LT Spice For Radio Amateurs: PART 5

All radios are made up of some rather standard blocks we use over and over, we have filters, amplifiers, mixers, that is is, no rocket surgery required. A product detector is not someone searching for a product to buy, its just a mixer, a beat frequency oscillator is nothing more than an amplifier with positive feedback to make it go bonkers in a controlled manner and filters, well they just filter out the crap we do not want.

Sure this is an over simplification, but it is near enough to being the truth. I know for myself, once i got my head around the nomenclature of radio and started to see things for what they really are, that things started to make sense to me. So in the next few parts, lets take a look at some of the specific things we can do in LT Spice to get a better understanding of the performance of our circuit under test, starting with filters.

So this is a filter I have used in a number of projects before. I think we have all used someone else’s design without really knowing if that design is any good or not.

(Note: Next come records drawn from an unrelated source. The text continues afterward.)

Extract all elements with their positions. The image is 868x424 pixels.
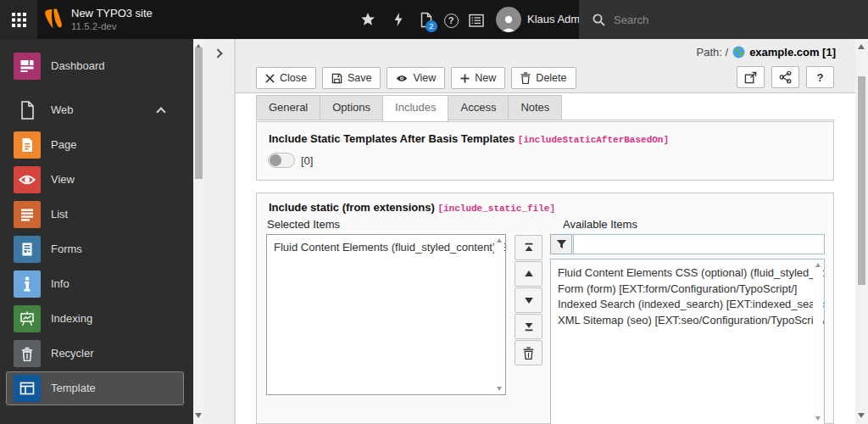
view-button[interactable]: View (387, 67, 445, 89)
list-icon (469, 14, 484, 28)
star-icon (360, 12, 376, 27)
scroll-down-icon[interactable] (195, 413, 202, 418)
chevron-right-icon (213, 48, 222, 58)
sidebar-item-forms[interactable]: Forms (0, 236, 193, 263)
sidebar-scrollbar-thumb[interactable] (195, 47, 203, 179)
sidebar-item-label: View (51, 166, 75, 193)
bookmarks-button[interactable] (359, 10, 377, 29)
move-down-button[interactable] (515, 287, 542, 313)
info-icon (14, 271, 41, 298)
plus-icon (460, 74, 470, 83)
available-item[interactable]: Fluid Content Elements CSS (optional) (f… (551, 265, 824, 282)
funnel-icon (556, 239, 567, 249)
selected-item[interactable]: Fluid Content Elements (fluid_styled_con… (267, 240, 505, 256)
sidebar-item-dashboard[interactable]: Dashboard (0, 53, 193, 80)
topbar: New TYPO3 site 11.5.2-dev 2 ? (0, 0, 868, 39)
template-icon (14, 375, 41, 402)
move-to-bottom-button[interactable] (515, 314, 542, 339)
systeminformation-button[interactable] (467, 11, 486, 30)
tab-includes[interactable]: Includes (382, 95, 448, 121)
avatar[interactable] (496, 7, 521, 32)
section-include-static-file: Include static (from extensions) [includ… (256, 192, 834, 424)
clear-cache-button[interactable] (389, 10, 408, 29)
main-scrollbar-thumb[interactable] (858, 76, 865, 285)
view-label: View (413, 72, 436, 84)
arrow-up-icon (523, 268, 535, 280)
save-label: Save (348, 72, 372, 84)
page-title: example.com [1] (749, 46, 836, 59)
sidebar-item-label: List (51, 201, 68, 228)
selected-listbox-scrollbar[interactable] (494, 236, 504, 393)
scroll-down-icon[interactable] (497, 387, 502, 391)
available-item[interactable]: XML Sitemap (seo) [EXT:seo/Configuration… (551, 313, 824, 329)
new-button[interactable]: New (451, 67, 505, 89)
include-static-after-toggle[interactable] (268, 153, 295, 168)
move-to-top-icon (523, 242, 535, 254)
available-item[interactable]: Indexed Search (indexed_search) [EXT:ind… (551, 297, 824, 313)
close-button[interactable]: Close (256, 67, 316, 89)
filter-button[interactable] (550, 234, 572, 254)
save-button[interactable]: Save (322, 67, 381, 89)
main-scrollbar[interactable] (855, 39, 868, 424)
remove-item-button[interactable] (515, 340, 542, 365)
external-link-icon (744, 71, 757, 84)
tab-options[interactable]: Options (320, 95, 383, 120)
docheader-help-button[interactable]: ? (806, 66, 834, 88)
available-items-listbox[interactable]: Fluid Content Elements CSS (optional) (f… (550, 259, 825, 424)
typo3-logo-icon[interactable] (44, 8, 66, 34)
close-label: Close (280, 72, 307, 84)
help-button[interactable]: ? (442, 11, 460, 30)
field-label: Include static (from extensions) [includ… (269, 201, 555, 214)
sidebar-scrollbar[interactable] (193, 39, 204, 424)
module-menu-toggle-button[interactable] (0, 0, 37, 39)
selected-items-listbox[interactable]: Fluid Content Elements (fluid_styled_con… (266, 234, 506, 395)
sidebar-item-page[interactable]: Page (0, 131, 193, 159)
sidebar-item-info[interactable]: Info (0, 271, 193, 298)
available-items-filter-input[interactable] (573, 234, 825, 254)
delete-button[interactable]: Delete (511, 67, 576, 89)
close-icon (265, 74, 275, 83)
item-move-controls (515, 235, 542, 366)
list-lines-icon (14, 201, 41, 228)
move-to-top-button[interactable] (515, 235, 542, 260)
available-listbox-scrollbar[interactable] (813, 260, 823, 423)
topbar-search (579, 0, 868, 39)
tab-general[interactable]: General (256, 95, 320, 120)
sidebar-item-label: Forms (51, 236, 82, 263)
scroll-up-icon[interactable] (858, 44, 865, 49)
arrow-down-icon (523, 294, 535, 306)
sidebar-item-recycler[interactable]: Recycler (0, 340, 193, 367)
scroll-down-icon[interactable] (815, 416, 821, 421)
available-item[interactable]: Form (form) [EXT:form/Configuration/Typo… (551, 282, 824, 298)
content-area: Path: / example.com [1] Close (235, 39, 855, 424)
sidebar-item-view[interactable]: View (0, 166, 193, 193)
save-icon (331, 73, 342, 84)
new-label: New (475, 72, 496, 84)
tab-notes[interactable]: Notes (508, 95, 562, 120)
move-up-button[interactable] (515, 261, 542, 287)
typo3-version: 11.5.2-dev (71, 21, 117, 31)
tab-access[interactable]: Access (448, 95, 509, 120)
sidebar-item-list[interactable]: List (0, 201, 193, 228)
share-icon (779, 70, 792, 84)
field-code: [includeStaticAfterBasedOn] (518, 135, 669, 145)
path-prefix: Path: / (697, 46, 729, 59)
sidebar-item-label: Template (51, 372, 96, 404)
web-module-icon (19, 100, 36, 123)
sidebar-group-web[interactable]: Web (0, 97, 193, 124)
field-code: [include_static_file] (437, 204, 555, 214)
share-button[interactable] (771, 66, 799, 88)
trash-icon (14, 340, 41, 367)
scroll-up-icon[interactable] (497, 238, 502, 243)
open-in-new-window-button[interactable] (737, 66, 765, 88)
scroll-down-icon[interactable] (858, 413, 865, 418)
breadcrumb: Path: / example.com [1] (697, 46, 836, 59)
docheader: Path: / example.com [1] Close (236, 39, 856, 93)
search-input[interactable] (614, 14, 826, 26)
sidebar-item-template[interactable]: Template (6, 371, 184, 405)
chevron-up-icon (156, 107, 165, 116)
field-label-text: Include static (from extensions) (269, 201, 435, 214)
sidebar-item-indexing[interactable]: Indexing (0, 305, 193, 332)
navigation-expand-strip[interactable] (204, 39, 235, 424)
scroll-up-icon[interactable] (815, 263, 821, 267)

So, now that we can used LT Spice, we can see for ourselves if someone else’s design is actually any good, or if their design is rubbish. And when we look around the net we see these kinds of blocks being copied over and over and this assume that its good, if might just be that everyone is copying the same bad design.

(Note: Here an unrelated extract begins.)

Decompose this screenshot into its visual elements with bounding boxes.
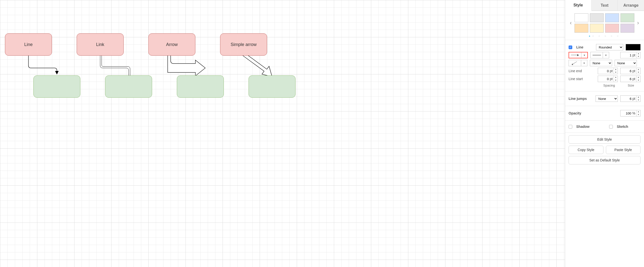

So if you are paying attention to the above schematic you will notice some things different. Previously we have performed Transient Analysis, and now we are doing something different, performing an AC Analysis which will allow us to sweep the circuit under test with a range of frequencies and get a Bode Plot at the end to look at.

We set up our voltage source with an AC Amplitude of 1 and of course 50R series resistance as the filter is 50 ohms impedance in and out.

Next click SIMULATE->Edit Simulation Command and select the AC Analysis tab. Change the type of sweep to Octave, and add in the other details, for the number of sample points, start and stop frequency. Click ok, then run the simulation and let the fun begin.

Now, if you click on the trace number n004 in my case, you can add upto 2 cursors per trace and move them about to to take some measurements. Cursor 1 is showing the center frequency of the filter, 7.150MHz and its at -6db, cursor 2 is at 12MHz and its -54db, 54 minus 6 is 48db DOWN on the bandpass. Which is good information to be able to work out, you can then tell how far attenuated the Image frequency of your mixing scheme is, the IF freq etc etc to see if your filter is good enough for your task.

Now we have only done this with a single Bandpass filter, you can also do the same with the Low Pass Filters on your transmitters and do the same math to work out how great the attenuation is of the 2nd and 3rd harmonics. A clean signal is a good signal. But I will leave that up to you to try. And now you know enough about how to use LT Spice to perform AC Analysis and to design, align and specify the properties of filters. Get out there and have fun, test your designs and make sure your homebrew radios present the cleanest signal they can.